The 3D One-Leg Hopper was built for experiments on active balance and dynamics in legged locomotion. The machine has a leg that changes length, a body that carries sensors and interface electronics, and an actuated 2-axis hip. The hip is powered by hydraulics and the leg by compressed air. The machine has an overall height of 43.5 inches (l.l0 m) and a mass of 38 lbs. (l7.3 kg).
There were four reasons to build a 3D machine with only one leg. First, it is simpler to study balance a machine with one leg, because it eliminates the difficult task of coupling the behavior of several legs. Second, it forces one to focus on balance, because a one legged system has no other way to stand up. Third, the behavior and control of a one-legged device could be used as the corner-stone for each leg of multi-legged systems. Fourth, a one legged system has the minimum equipment. Less equipment means less construction time, less down time due to mechanical failure, and more reliable operation.
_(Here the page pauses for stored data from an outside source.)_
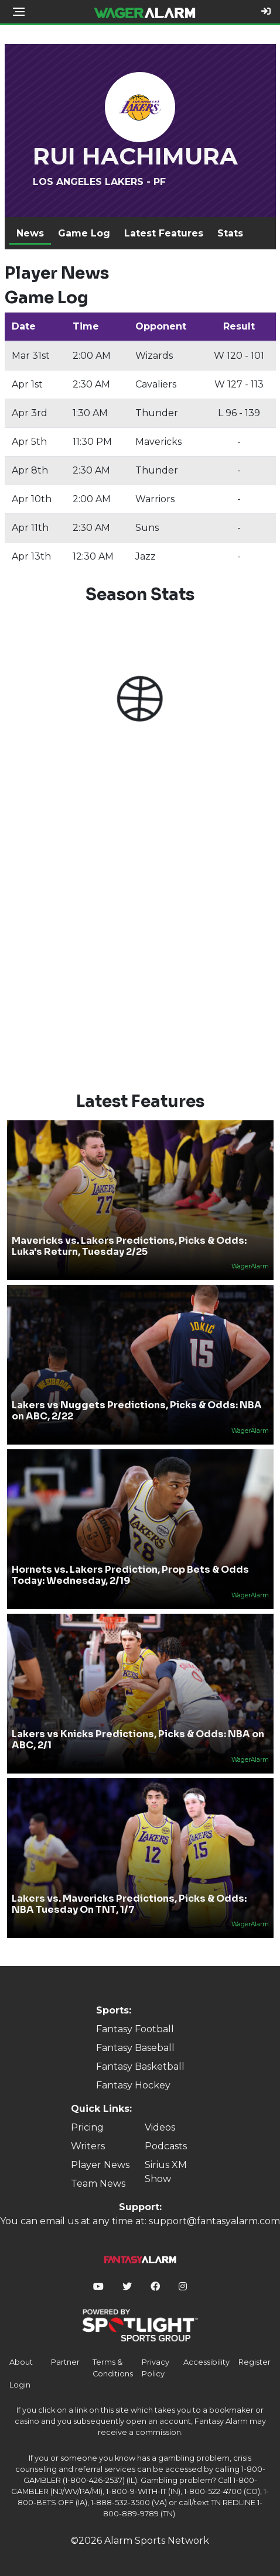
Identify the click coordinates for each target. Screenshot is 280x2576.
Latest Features (163, 233)
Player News (100, 2164)
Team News (98, 2183)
Experiments with the 3D One-Leg Hopper showed that balance can be achieved with a simple control system. The control system has three separate parts: one controlling forward running speed, one controlling body attitude, and one controlling hopping height. The 3D One-Leg Hopper hopped in place, travelled at a specified rate, followed simple paths, and maintained balance when disturbed. Top recorded running speed was 2.2 m/sec (4.8 mph). The 3D control algorithms were generalizations of those used earlier in 2D, with little additional complication.